DATA SHOWN:
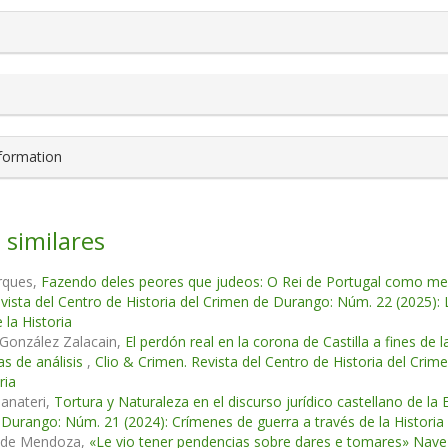
nformation
 similares
rques,
Fazendo deles peores que judeos: O Rei de Portugal como medi
vista del Centro de Historia del Crimen de Durango: Núm. 22 (2025): 
 la Historia
 González Zalacain,
El perdón real en la corona de Castilla a fines de
as de análisis
,
Clio & Crimen. Revista del Centro de Historia del Crim
ria
Panateri,
Tortura y Naturaleza en el discurso jurídico castellano de l
Durango: Núm. 21 (2024): Crímenes de guerra a través de la Historia
nde Mendoza,
«Le vio tener pendencias sobre dares e tomares» Navega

WORK ITEM: Copy out all of the listing word for word, but skip the images.

EXPECTED ANSWER:
nformation
 similares
rques,
Fazendo deles peores que judeos: O Rei de Portugal como medi
vista del Centro de Historia del Crimen de Durango: Núm. 22 (2025): 
 la Historia
 González Zalacain,
El perdón real en la corona de Castilla a fines de
as de análisis
,
Clio & Crimen. Revista del Centro de Historia del Crim
ria
Panateri,
Tortura y Naturaleza en el discurso jurídico castellano de l
Durango: Núm. 21 (2024): Crímenes de guerra a través de la Historia
nde Mendoza,
«Le vio tener pendencias sobre dares e tomares» Navega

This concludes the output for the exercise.